Read the paper: Masullo et al. 2018
Observing the interplay of organelles and macromolecular complexes inside living cells and tissues calls for the continuous development of minimally invasive optical systems performing at high spatio-temporal resolution. However, the current approaches to fluorescence nanoscopy, even if powerful, are often limited by high doses of light, low contrast, small fields of view or slow recording times. The first limitation can be overcome using Reversible Saturable OpticaL Fluorescent Transition (RESOLFT) approaches, where the coordinate targeted fluorescence ON–OFF switching of reversibly switchable fluorescent protein (rsFPs) requires low light dose (W-kW/cm2) to obtain sub-100 nm spatial scale. To tackle the other limitations, we developed Molecular Nanoscale Live Imaging with Sectioning Ability (MoNaLISA). The microscope features extended light patterns with optimized shape and periodicity to switch ON, OFF and readout the fluorescence of rsFPs. The OFF-switch illumination is composed of two orthogonal interference patterns which result in periodic vertical and horizontal lines in the image plane. The ON-switch and readout are confined in multispot arrays with larger periodicity in order to maximize the photon collection and minimize switching fatigue and detection cross-talk. This configuration allows to bring optical section in a highly parallelized architecture, giving to the technique the flexibility to visualize structures in the entire cell. The periodic architecture directly translates into speed, releasing the bond between acquisition speed and field of view, and reaching recording of 0.3-1.3Hz with an extended field of view (50x50 μm2). Furthermore, the fragmentation of the ON-switching in multi-foci leads to a spatially confined protein population that minimize unwanted cycling and photobleaching in areas not directly recorded. As a result, the structure of interest can be visualized for many time points (40-50 frames).

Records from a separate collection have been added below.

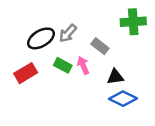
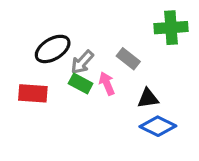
gray arrow: (68, 33) -> (82, 62), moved
red rectangle: (26, 73) -> (33, 93), turned 35

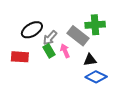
green cross: (171, 28) -> (95, 25), moved
gray rectangle: (128, 59) -> (78, 36), size x1.5
green rectangle: (81, 83) -> (49, 51), turned 32

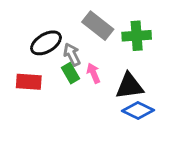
gray rectangle: (78, 36) -> (98, 26), moved
gray arrow: (50, 38) -> (72, 54), turned 112
black triangle: (90, 60) -> (129, 86), size x1.5

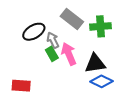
pink arrow: (93, 73) -> (69, 54), size x1.5
red rectangle: (29, 82) -> (21, 86), moved

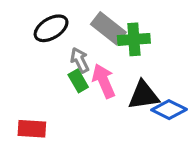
green cross: (101, 26) -> (134, 39), moved
black ellipse: (34, 32) -> (51, 28), moved
blue diamond: (102, 81) -> (169, 110), moved

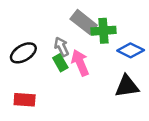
black ellipse: (51, 28) -> (23, 53), moved
black triangle: (144, 95) -> (127, 86), moved
blue diamond: (169, 110) -> (131, 50), moved

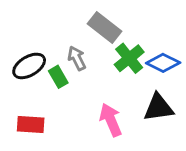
green cross: (103, 31) -> (129, 58), moved, turned -35
green rectangle: (60, 63) -> (58, 77), moved
pink arrow: (80, 63) -> (111, 120), moved

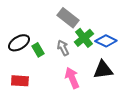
gray arrow: (77, 58) -> (63, 48), moved

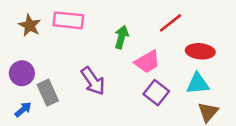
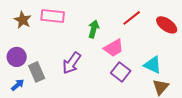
red ellipse: (200, 51) -> (167, 25), moved, turned 30
purple arrow: (93, 81) -> (72, 63), turned 70
cyan triangle: (198, 84) -> (153, 65), turned 30

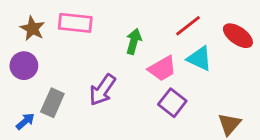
purple circle: (17, 57) -> (24, 66), moved
cyan triangle: (153, 65) -> (199, 58), moved
gray rectangle: (37, 72) -> (52, 103), turned 48

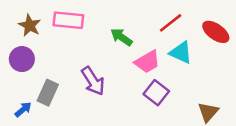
green arrow: (134, 41) -> (121, 37), turned -70
purple arrow: (102, 90) -> (93, 81), turned -68

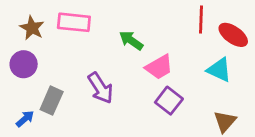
red line: (171, 23) -> (201, 20), moved, turned -50
cyan triangle: (181, 53) -> (219, 70), moved

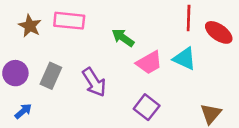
purple circle: (24, 64) -> (15, 73), moved
cyan triangle: (219, 70) -> (185, 59), moved
gray rectangle: (52, 101) -> (51, 76), moved
purple square: (169, 101) -> (147, 107), moved

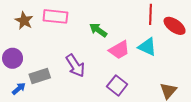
gray rectangle: (51, 76) -> (40, 76), moved, turned 48

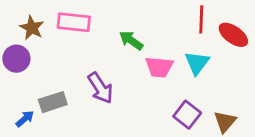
cyan triangle: (147, 47) -> (197, 63), turned 42
pink trapezoid: (119, 50) -> (159, 67), turned 35
purple circle: (13, 58) -> (16, 59), moved
purple square: (117, 85) -> (187, 115), moved

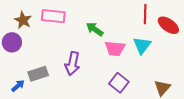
purple arrow: (100, 88) -> (72, 64), turned 45
purple square: (187, 115) -> (119, 83), moved

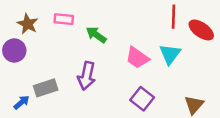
pink rectangle: (53, 16) -> (64, 19), size x0.7
green arrow: (95, 29) -> (96, 35), moved
pink trapezoid: (115, 48) -> (137, 58), turned 30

We have demonstrated that MoNaLISA enables 4D imaging at high spatio-temporal resolution and minimal doses of light in several biological systems, from cell to tissues. The examples reported in the figure show actin cytoskeleton structure and dynamics both in adherent cells and in whole embryonic stem cells as they rearrange over time. The speed of the technique can also follow the fine changes in mitochondria morphology during fusion and fission in several sequential volumetric recordings.

3D-pRESOLFT

Parallelized RESOLFT with axial super resolution

Read the paper: Boden et al. 2021
To extend the parallelized RESOLFT concept and achieve super resolution also in the axial direction, we devised a new light pattern for emission confinement. Since axially extended resolution requires axially confined emission, the light pattern used to confine the emission needs to exhibit modulation also in this direction. We achieve this by firstly superimposing two sinusoidal interference patterns that are tilted with respect to the optical axis and finally add a third sinusoidal pattern that is rotated 90 degrees laterally with respect to the first two. Each sinusoidal pattern is created by focusing two coherent beams on the back focal plane of the objective. The tilt is achieved by moving the two focal spots to the side of the back focal plane so that they are not symmetric around the center.

The combination of the three patterns results in a lateral array of three-dimensionally confined zero intensity points. These points are then used with the RESOLFT pulse scheme to achieve three-dimensional parallelized RESOLFT microscopy, or 3D pRESOLFT.